The two weeks of meetings in Bonn are the opening round of discussions on what the Kyoto Protocol should look like in its second, post-2012 phase. It is widely expected that the second phase will include stiffer penalties for countries that do not meet their targets. In a report submitted last week, Canada called for the second phase to be more lenient, with voluntary targets, longer deadlines and exceptions for Canada's natural-resource-based economy.
"It is time to take stock of our experience to date and to explore new options with an open mind," Ms. Ambrose said yesterday.
The main criticism of Kyoto is that it doesn't go far enough in curbing emissions. Quite telling that Ambrose is arguing that Kyoto is too rigid and we should look at further weakening for the future. I think we should get used to the word "voluntary", because it will be the cornerstone of the Conservatives environmental policy. Nothing says action, regulating industry and stiff penalties like a system with no enforceable targets. Profit-driven, amoral corporations will have the responsibility to do the right thing, while government offers superficial incentives that lack teeth. A recipe for complete failure if there ever was one.
How is Ambrose playing in Bonn:
The ECO newsletter, which is distributed at international environmental meetings and speaks on behalf of about 300 non-governmental organizations, joined Canadian environmentalists in calling on Ms. Ambrose to resign as chair of the climate-change talks.
"Avoiding dangerous climate change clearly requires leadership from industrialized countries such as Canada in reducing emissions now and an agreement on deeper reductions for the second commitment period," the newsletter said. "If you feel, as Chair of these proceedings, that you and your government are not committed to fulfill your obligations under the Kyoto Protocol and that you cannot provide this needed leadership for the future, please, do the honourable thing. Step down."

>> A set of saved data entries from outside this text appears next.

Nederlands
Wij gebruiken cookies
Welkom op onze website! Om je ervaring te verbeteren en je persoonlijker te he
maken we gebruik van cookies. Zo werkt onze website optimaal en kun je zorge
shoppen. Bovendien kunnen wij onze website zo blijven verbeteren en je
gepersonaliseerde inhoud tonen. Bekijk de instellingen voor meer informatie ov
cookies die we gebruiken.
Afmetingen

Steven Guilbeault of Greenpeace Canada is in Bonn, and said foreign diplomats and negotiators are quite surprised at Canada's new position toward the protocol.
"People in the corridors are talking about living a nightmare. After the leadership Canada showed in [December] in Montreal, to see such regression on the part of Canada is a bit of a shock to a number of delegations here," he said.
We should replace Ambrose with the CEO's of the various big oil and gas companies. In this way, we would avoid any confusion on who now controls the climate control debate in Canada. Ambrose is showing herself to be the industry stooge we all predicted.